_Page-level text extractions:_
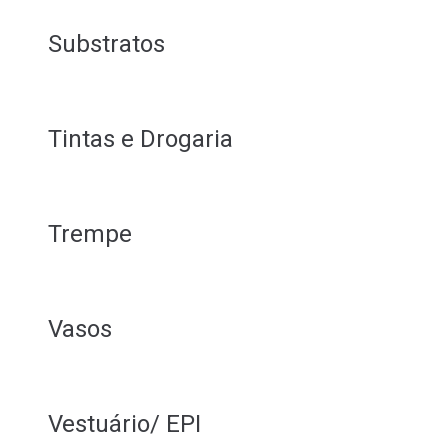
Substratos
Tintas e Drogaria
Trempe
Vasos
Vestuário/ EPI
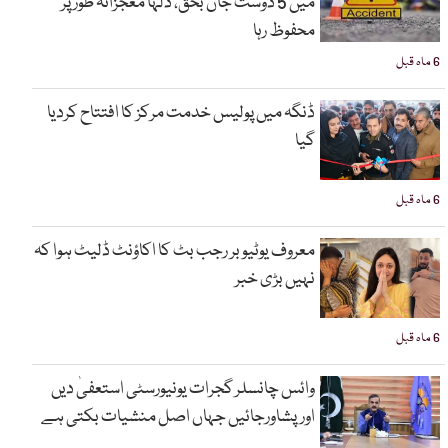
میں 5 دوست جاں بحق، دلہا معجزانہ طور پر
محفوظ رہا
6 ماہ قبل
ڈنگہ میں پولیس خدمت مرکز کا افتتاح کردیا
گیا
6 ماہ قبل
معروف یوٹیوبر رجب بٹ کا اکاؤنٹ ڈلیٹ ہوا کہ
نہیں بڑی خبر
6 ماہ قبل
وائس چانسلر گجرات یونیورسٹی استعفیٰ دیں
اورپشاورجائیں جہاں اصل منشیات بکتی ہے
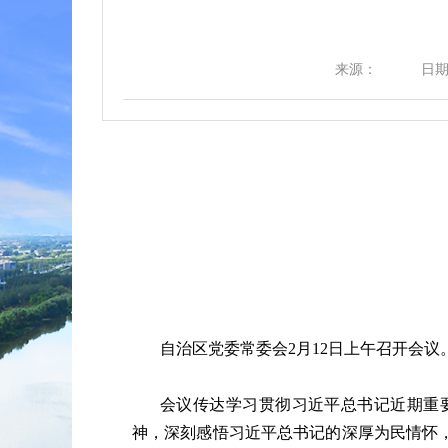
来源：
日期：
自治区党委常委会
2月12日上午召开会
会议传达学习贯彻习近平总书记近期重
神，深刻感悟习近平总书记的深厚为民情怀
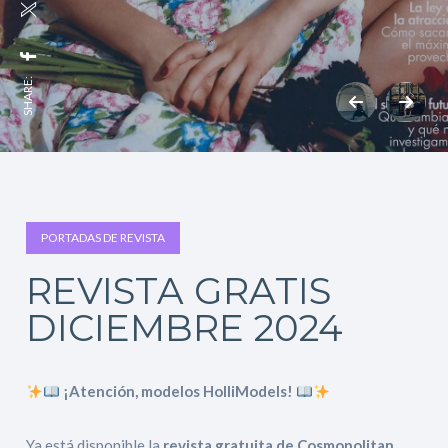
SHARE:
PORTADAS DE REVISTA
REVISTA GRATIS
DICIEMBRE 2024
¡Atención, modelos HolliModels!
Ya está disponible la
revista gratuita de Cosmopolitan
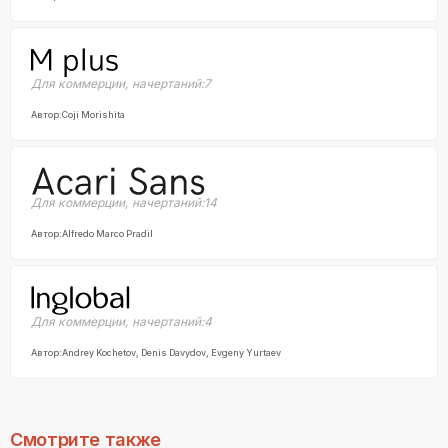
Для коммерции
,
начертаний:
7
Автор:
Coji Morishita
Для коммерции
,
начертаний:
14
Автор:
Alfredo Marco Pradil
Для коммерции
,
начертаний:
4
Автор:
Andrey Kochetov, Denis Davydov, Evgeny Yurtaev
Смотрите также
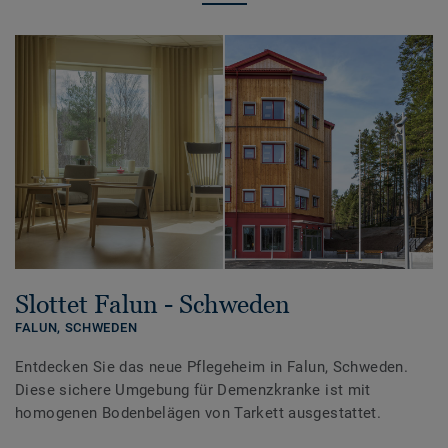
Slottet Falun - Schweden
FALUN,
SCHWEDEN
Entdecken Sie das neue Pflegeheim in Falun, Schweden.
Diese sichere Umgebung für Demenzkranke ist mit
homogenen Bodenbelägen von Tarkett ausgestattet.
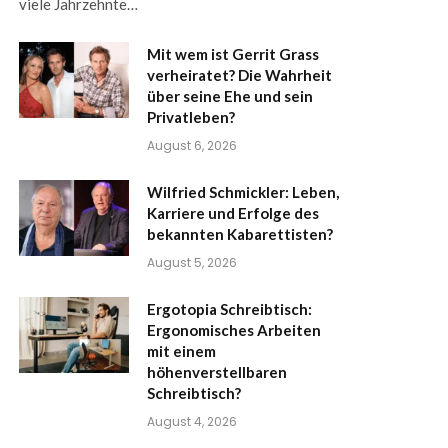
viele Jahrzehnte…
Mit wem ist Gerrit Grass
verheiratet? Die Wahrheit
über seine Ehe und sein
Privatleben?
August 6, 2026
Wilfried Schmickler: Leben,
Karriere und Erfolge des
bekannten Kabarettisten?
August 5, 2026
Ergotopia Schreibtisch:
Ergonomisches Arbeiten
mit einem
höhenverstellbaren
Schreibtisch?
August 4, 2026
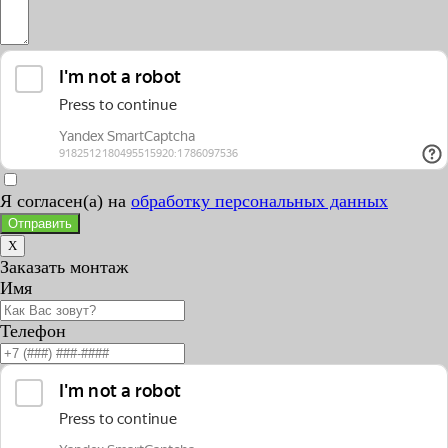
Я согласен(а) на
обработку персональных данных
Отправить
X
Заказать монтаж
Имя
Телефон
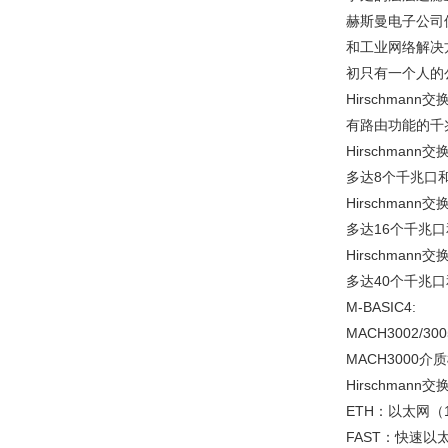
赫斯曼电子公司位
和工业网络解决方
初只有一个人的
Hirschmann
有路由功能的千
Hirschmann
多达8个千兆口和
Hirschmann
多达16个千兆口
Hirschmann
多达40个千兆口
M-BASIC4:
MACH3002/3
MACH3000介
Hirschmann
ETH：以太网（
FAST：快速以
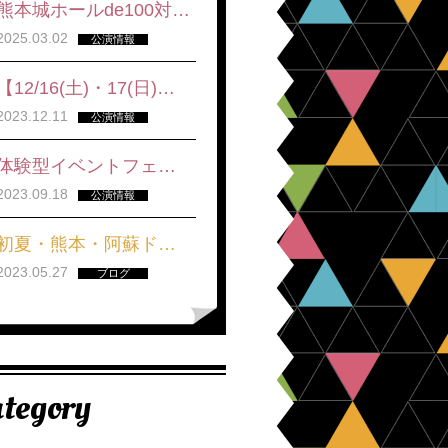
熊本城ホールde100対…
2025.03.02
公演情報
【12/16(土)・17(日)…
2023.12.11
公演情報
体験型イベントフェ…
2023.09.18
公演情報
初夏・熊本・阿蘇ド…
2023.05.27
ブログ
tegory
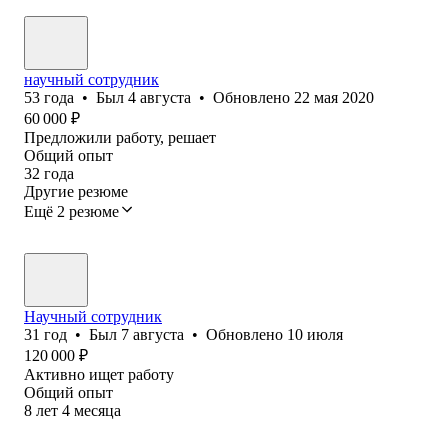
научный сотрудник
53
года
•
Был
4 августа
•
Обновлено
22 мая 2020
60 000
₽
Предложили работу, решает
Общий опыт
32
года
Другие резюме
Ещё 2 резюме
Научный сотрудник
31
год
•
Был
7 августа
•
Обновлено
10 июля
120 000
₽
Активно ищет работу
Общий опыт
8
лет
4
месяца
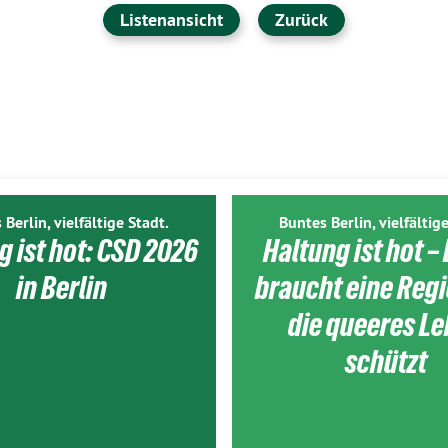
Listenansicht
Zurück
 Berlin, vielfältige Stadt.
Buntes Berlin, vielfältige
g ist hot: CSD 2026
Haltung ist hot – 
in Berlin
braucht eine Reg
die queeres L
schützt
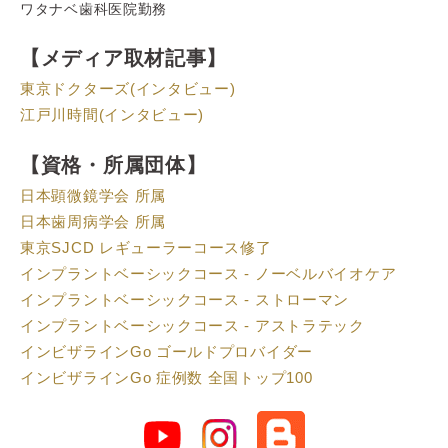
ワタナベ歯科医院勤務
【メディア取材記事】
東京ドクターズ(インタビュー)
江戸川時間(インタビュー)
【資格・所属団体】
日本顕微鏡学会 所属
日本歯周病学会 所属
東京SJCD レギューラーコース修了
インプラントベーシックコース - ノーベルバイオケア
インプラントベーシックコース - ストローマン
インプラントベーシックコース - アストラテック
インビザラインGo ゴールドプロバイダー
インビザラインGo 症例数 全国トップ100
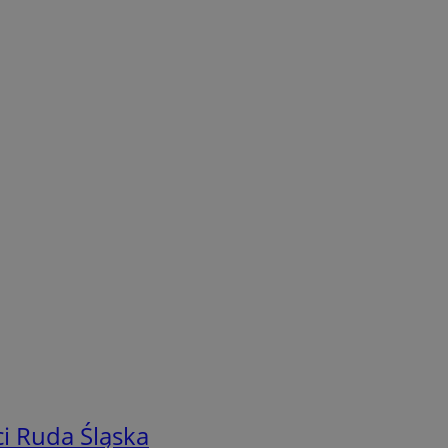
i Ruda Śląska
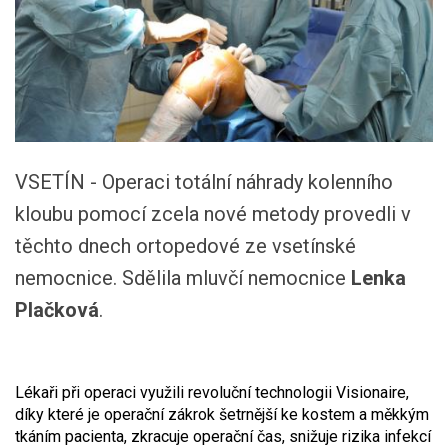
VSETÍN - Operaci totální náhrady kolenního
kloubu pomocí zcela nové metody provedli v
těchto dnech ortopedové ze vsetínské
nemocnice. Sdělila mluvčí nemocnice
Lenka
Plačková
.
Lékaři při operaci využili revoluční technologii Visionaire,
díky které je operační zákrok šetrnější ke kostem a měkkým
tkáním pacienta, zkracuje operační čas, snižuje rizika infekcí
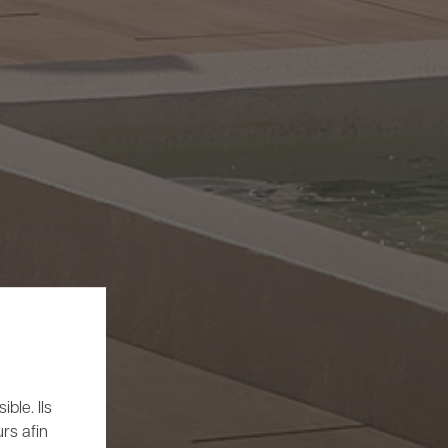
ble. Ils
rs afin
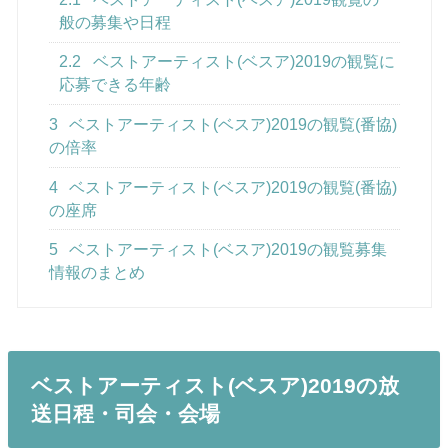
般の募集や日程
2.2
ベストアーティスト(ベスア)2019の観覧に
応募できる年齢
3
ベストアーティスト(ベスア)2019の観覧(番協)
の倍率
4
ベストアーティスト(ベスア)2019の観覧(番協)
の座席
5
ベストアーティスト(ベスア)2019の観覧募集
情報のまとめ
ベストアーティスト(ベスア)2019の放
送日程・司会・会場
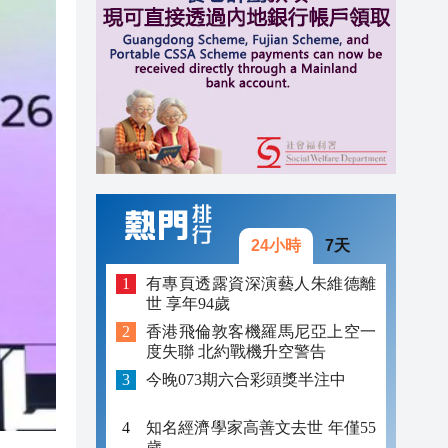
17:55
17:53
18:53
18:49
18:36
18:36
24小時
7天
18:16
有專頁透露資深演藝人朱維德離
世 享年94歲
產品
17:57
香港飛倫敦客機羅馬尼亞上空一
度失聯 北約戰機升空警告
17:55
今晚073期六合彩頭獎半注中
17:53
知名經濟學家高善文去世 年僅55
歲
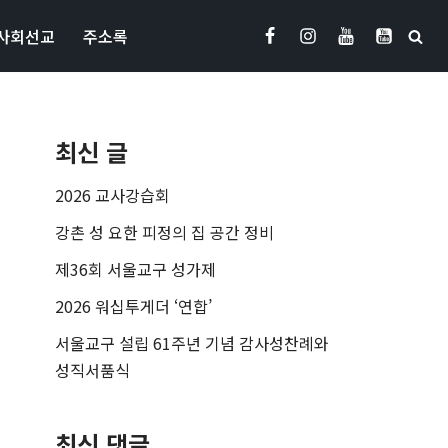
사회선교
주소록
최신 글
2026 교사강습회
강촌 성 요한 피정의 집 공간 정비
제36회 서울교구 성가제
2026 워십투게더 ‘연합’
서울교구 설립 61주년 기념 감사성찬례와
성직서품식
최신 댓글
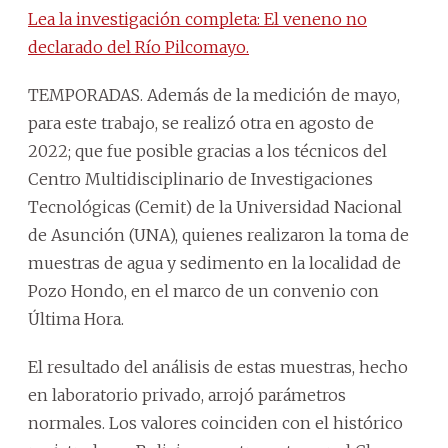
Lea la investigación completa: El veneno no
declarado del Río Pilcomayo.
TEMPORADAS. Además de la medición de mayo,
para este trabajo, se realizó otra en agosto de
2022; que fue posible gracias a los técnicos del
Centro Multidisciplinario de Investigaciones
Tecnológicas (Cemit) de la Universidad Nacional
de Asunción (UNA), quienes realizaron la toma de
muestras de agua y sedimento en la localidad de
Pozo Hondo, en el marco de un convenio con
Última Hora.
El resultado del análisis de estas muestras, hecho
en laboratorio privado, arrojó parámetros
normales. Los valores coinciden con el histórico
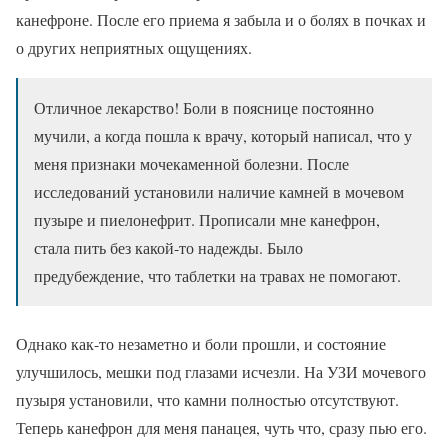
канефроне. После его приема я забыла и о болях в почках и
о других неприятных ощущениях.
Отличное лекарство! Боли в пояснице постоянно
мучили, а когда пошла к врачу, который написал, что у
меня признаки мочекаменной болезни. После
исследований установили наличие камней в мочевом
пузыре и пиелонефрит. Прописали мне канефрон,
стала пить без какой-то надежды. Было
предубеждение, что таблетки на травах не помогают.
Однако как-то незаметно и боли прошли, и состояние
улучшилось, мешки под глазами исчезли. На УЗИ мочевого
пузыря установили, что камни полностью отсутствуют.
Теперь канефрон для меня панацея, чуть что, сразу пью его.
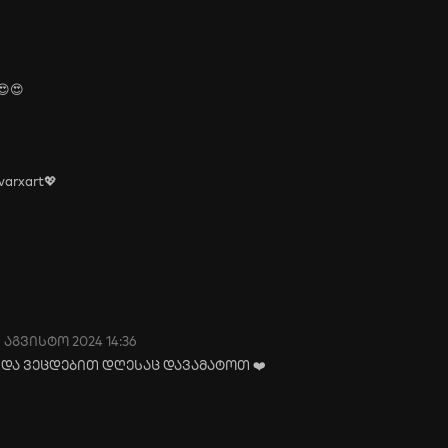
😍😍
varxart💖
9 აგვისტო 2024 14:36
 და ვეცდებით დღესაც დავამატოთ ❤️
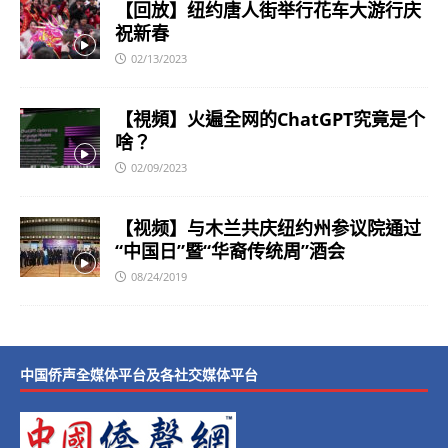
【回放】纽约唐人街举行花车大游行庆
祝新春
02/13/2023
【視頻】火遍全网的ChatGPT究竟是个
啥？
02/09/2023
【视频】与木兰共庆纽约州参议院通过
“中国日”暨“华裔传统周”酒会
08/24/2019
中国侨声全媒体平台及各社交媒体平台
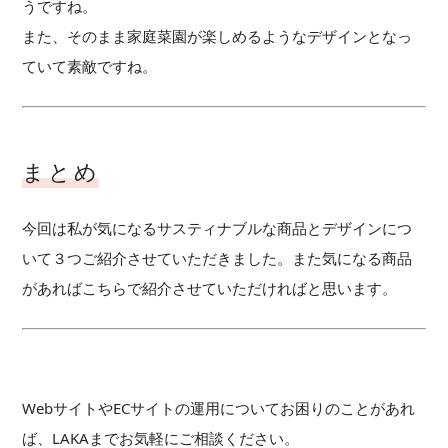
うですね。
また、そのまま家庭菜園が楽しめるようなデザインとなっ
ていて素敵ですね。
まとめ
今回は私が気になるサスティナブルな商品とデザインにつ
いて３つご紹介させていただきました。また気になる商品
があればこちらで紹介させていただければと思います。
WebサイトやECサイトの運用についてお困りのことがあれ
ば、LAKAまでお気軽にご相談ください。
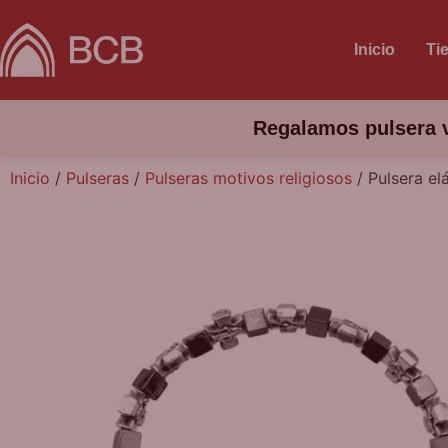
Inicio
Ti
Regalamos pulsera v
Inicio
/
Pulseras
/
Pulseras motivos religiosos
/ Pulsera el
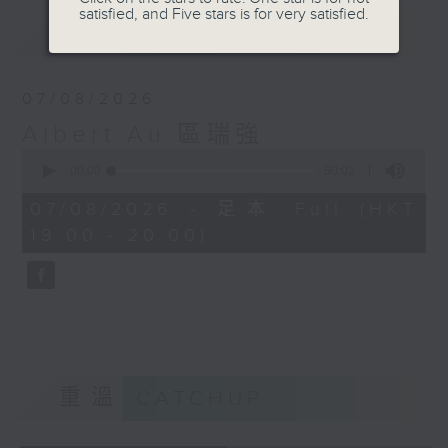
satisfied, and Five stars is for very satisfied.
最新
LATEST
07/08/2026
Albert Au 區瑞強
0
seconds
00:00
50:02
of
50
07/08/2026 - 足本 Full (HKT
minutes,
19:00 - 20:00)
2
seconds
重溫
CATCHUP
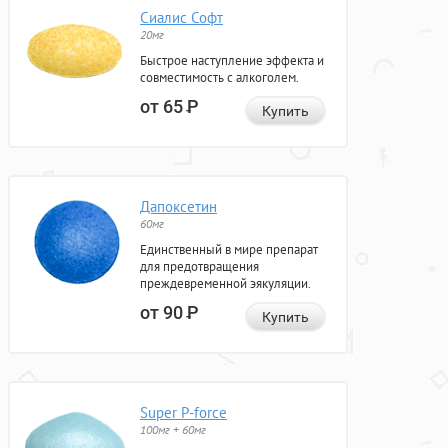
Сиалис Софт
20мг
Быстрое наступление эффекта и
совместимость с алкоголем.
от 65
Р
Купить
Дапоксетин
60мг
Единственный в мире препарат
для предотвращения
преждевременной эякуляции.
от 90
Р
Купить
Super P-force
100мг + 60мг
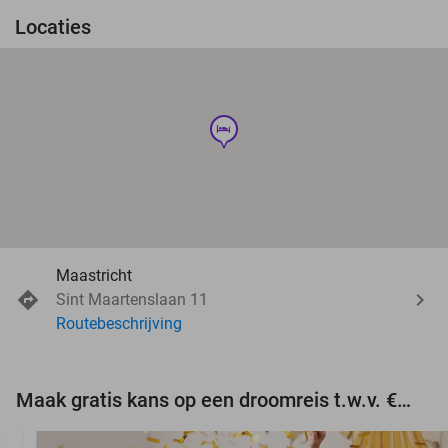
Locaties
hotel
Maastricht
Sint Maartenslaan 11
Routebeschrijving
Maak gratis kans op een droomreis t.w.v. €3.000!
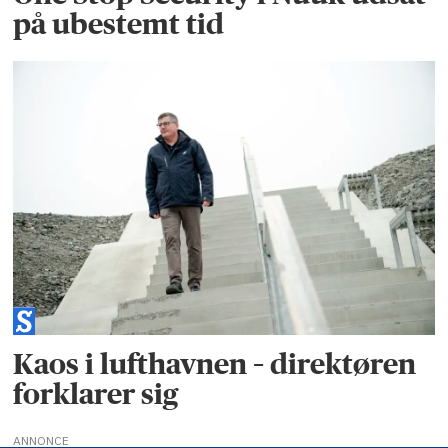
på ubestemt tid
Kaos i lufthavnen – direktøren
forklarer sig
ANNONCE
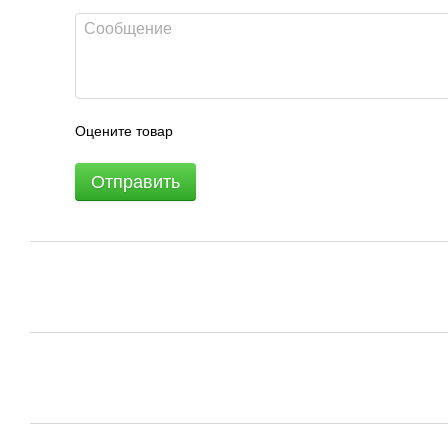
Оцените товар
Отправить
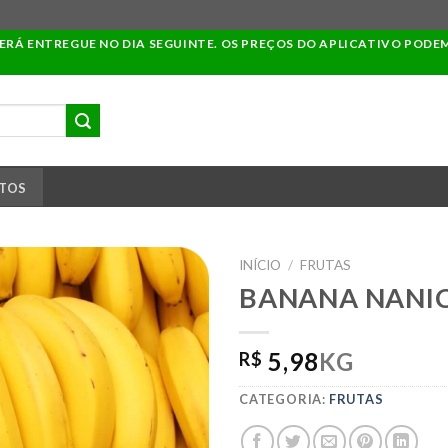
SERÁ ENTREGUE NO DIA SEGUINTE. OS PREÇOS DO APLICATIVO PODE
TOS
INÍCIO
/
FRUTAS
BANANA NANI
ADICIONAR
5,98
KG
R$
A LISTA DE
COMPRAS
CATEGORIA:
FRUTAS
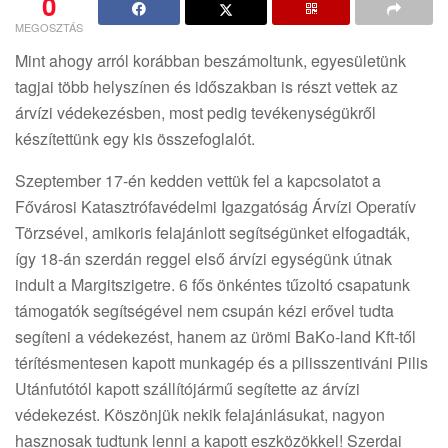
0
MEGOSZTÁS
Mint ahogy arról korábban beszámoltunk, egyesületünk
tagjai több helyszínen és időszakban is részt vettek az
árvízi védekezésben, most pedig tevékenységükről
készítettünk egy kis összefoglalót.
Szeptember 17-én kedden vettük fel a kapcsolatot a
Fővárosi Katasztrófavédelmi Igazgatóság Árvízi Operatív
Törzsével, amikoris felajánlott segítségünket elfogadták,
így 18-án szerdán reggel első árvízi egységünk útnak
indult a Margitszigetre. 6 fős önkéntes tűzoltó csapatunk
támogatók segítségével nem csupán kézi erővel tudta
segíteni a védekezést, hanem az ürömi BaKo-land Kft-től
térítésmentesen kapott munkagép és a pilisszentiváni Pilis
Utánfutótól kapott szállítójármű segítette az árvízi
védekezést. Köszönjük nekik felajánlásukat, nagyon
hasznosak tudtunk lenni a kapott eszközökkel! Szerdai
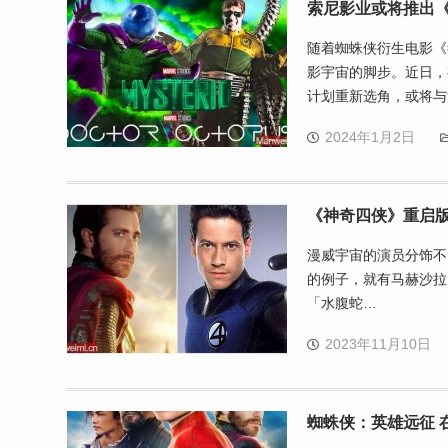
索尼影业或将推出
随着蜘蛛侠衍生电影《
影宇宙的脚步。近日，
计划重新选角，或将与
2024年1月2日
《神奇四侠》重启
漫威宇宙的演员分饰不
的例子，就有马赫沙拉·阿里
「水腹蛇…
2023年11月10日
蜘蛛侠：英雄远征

_Exercise prompt:_ Among the lines above, find those with the word "operační" and list them.

_Response to this exercise:_
díky které je operační zákrok šetrnější ke kostem a měkkým
tkáním pacienta, zkracuje operační čas, snižuje rizika infekcí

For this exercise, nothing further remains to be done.